Excerpted records>

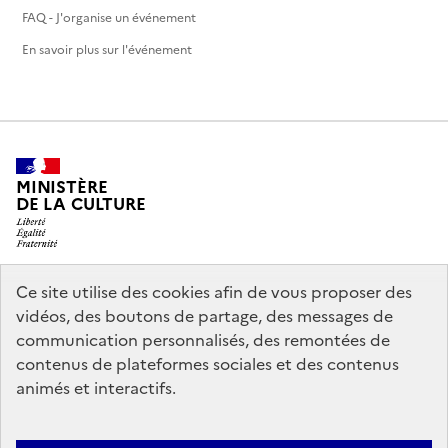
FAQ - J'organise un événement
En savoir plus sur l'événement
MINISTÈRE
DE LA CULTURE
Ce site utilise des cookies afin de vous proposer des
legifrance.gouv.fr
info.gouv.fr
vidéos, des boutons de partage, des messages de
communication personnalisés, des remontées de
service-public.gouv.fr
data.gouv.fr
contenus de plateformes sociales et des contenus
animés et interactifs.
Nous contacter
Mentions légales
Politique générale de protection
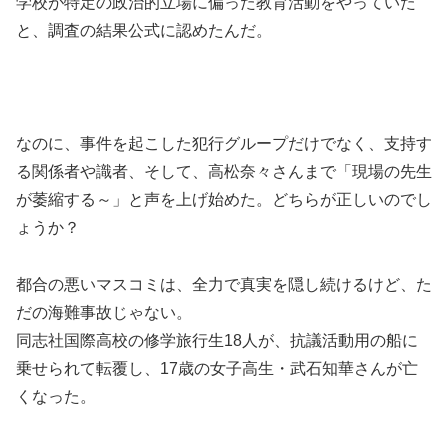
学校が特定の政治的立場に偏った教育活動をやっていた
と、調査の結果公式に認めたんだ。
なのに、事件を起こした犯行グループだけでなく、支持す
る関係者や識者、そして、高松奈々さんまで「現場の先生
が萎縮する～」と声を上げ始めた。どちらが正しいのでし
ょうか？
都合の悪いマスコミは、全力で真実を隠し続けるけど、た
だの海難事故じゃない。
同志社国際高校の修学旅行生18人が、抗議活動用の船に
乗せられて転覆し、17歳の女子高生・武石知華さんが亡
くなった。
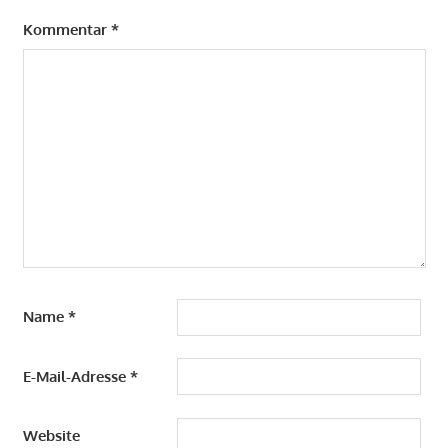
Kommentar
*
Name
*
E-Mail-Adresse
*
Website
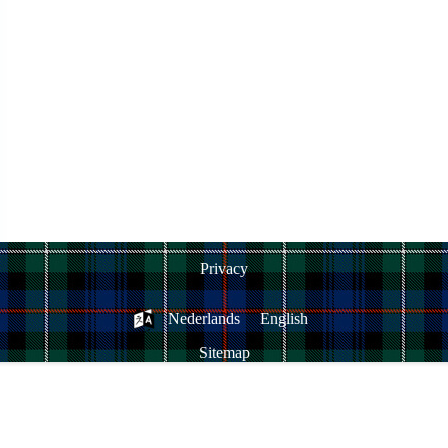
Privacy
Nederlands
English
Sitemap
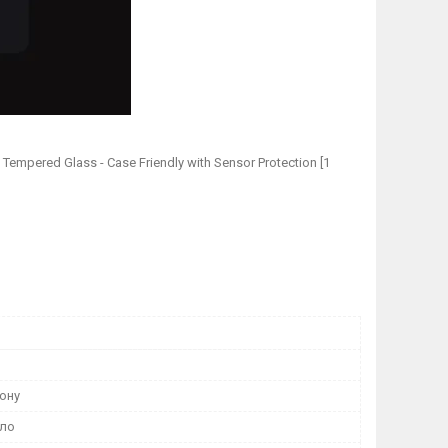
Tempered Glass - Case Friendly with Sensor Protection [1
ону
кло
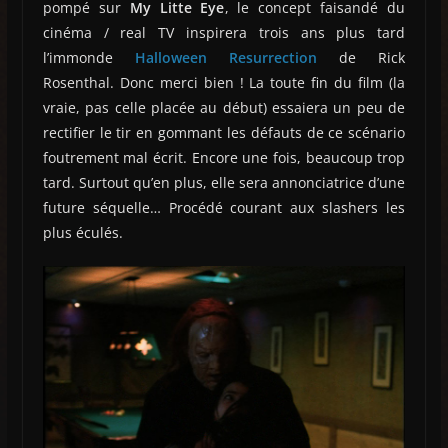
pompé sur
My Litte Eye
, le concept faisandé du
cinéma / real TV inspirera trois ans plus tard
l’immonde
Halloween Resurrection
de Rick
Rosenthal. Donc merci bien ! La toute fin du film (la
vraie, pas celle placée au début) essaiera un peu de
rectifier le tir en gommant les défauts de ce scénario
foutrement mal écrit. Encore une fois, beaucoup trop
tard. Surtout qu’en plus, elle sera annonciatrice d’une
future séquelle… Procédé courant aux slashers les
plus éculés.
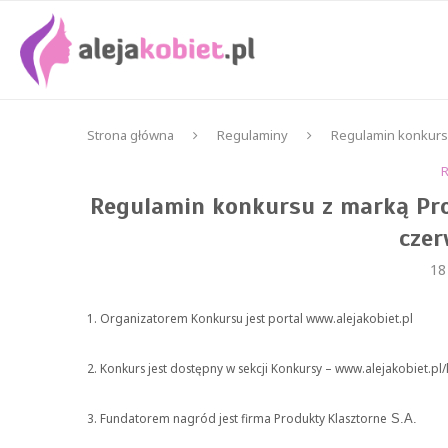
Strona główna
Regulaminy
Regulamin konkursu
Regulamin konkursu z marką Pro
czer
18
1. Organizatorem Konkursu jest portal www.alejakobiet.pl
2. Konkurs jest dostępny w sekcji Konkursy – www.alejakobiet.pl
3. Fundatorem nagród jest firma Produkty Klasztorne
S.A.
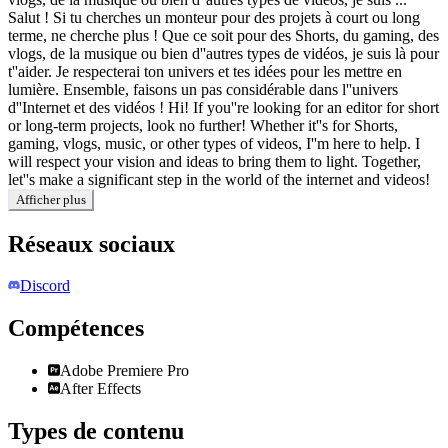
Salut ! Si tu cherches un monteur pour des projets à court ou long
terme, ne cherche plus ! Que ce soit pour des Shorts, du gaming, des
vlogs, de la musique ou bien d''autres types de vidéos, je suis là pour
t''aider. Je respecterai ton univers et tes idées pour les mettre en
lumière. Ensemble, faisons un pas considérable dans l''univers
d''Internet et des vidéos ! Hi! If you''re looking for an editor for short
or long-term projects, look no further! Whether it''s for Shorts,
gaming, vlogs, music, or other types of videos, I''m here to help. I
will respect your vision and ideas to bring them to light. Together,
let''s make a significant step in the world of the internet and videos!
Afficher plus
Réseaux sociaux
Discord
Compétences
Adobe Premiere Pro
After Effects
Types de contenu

What you have to do>
The expected answer is a copy of each line in the listing above that contains "gouv".

Result>
legifrance.gouv.fr
info.gouv.fr
service-public.gouv.fr
data.gouv.fr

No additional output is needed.